Legendary Australian track and field athlete Betty Cuthbert is set to be inducted into the newly created IAAF Hall of Fame.
One of Australia's best-known sportspeople, Cuthbert confirmed her greatness at the tender age of 18 when she dominated the 1956 Olympics Games on home soil in Melbourne.
Cuthbert claimed gold in the 100 metres, 200 metres and 4x100m relay races to etch her name in sporting folklore by becoming the first ever Australian to win three gold medals at a single Games.
Eight years later she would add to her Olympic swag with another gold medal in the 400m at the 1964 Games in Tokyo.
Cuthbert also claimed gold at the 1962 Commonwealth Games in Perth in the 4x110 yards relay.
Despite being afflicted by multiple sclerosis for more than four decades, and now requiring full-time care due to the condition, Cuthbert will travel to Barcelona for the induction ceremony.
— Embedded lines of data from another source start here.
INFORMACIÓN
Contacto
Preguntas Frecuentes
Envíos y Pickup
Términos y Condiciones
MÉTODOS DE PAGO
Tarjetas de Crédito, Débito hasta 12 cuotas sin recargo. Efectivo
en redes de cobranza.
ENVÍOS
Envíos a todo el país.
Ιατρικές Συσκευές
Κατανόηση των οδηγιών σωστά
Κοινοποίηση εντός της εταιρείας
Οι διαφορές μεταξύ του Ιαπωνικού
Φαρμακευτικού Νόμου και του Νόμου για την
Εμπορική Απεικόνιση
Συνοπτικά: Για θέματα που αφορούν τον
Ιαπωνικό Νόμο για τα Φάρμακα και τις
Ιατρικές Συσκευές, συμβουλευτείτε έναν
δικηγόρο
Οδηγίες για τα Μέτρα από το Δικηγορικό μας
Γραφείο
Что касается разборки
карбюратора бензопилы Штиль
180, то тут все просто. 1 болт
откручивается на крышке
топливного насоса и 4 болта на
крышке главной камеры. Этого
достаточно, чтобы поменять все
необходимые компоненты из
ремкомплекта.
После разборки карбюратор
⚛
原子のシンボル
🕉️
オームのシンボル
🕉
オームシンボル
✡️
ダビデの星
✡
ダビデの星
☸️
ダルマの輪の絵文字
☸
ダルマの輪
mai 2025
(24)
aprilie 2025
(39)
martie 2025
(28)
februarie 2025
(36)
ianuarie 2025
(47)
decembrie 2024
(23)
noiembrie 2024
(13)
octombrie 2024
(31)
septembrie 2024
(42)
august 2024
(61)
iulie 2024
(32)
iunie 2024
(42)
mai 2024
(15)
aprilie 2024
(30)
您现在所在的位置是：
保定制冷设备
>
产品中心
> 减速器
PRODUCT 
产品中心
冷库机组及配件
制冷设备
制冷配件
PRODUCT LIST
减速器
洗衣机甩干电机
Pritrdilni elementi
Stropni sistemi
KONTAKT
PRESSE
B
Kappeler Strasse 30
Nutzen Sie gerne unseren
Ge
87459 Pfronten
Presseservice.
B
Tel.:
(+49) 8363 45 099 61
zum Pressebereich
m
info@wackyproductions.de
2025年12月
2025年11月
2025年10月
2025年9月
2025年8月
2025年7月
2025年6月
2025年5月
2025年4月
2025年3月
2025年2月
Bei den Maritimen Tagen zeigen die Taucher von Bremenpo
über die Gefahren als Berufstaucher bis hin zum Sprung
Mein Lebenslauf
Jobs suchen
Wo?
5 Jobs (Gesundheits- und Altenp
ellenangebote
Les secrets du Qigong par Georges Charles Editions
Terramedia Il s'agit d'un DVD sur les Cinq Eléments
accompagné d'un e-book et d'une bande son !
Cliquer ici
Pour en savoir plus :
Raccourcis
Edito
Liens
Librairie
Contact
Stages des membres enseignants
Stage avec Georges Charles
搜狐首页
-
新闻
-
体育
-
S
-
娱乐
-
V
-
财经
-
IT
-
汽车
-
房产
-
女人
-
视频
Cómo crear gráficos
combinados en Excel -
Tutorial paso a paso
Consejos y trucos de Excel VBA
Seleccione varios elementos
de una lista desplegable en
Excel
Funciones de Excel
"Betty Cuthbert is one of Australia's finest Olympians," Australian Olympic Committee president John Coates said.
"She is an inspiration to all athletes and truly deserving of this tribute."
Cuthbert will be one of 24 athletes inducted into the Hall of Fame, which was inaugurated to mark the 100th anniversary of the IAAF's establishment, along with the likes of Jesse Owens, Carl Lewis, Sebastian Coe, Emil Zatopek and Michael Johnson.
The ceremony will take place on Saturday.